_TASK TO COMPLETE_
Look through the records below for the word "Sarmal". Report how many lines have it, and only that number.

Collected data
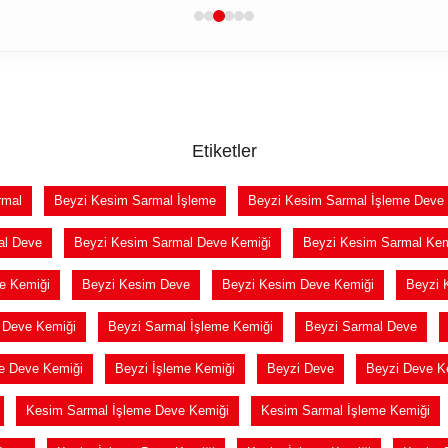
Etiketler
rmal
Beyzi Kesim Sarmal İşleme
Beyzi Kesim Sarmal İşleme Deve
al Deve
Beyzi Kesim Sarmal Deve Kemiği
Beyzi Kesim Sarmal Kem
e Kemiği
Beyzi Kesim Deve
Beyzi Kesim Deve Kemiği
Beyzi 
 Deve Kemiği
Beyzi Sarmal İşleme Kemiği
Beyzi Sarmal Deve
e Deve Kemiği
Beyzi İşleme Kemiği
Beyzi Deve
Beyzi Deve K
Kesim Sarmal İşleme Deve Kemiği
Kesim Sarmal İşleme Kemiği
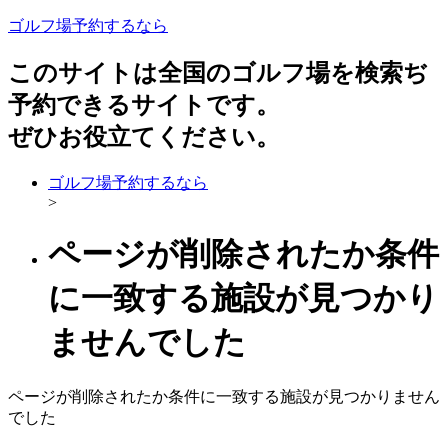
ゴルフ場予約するなら
このサイトは全国のゴルフ場を検索ぢ
予約できるサイトです。
ぜひお役立てください。
ゴルフ場予約するなら
>
ページが削除されたか条件
に一致する施設が見つかり
ませんでした
ページが削除されたか条件に一致する施設が見つかりません
でした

_RESPONSE AREA_
8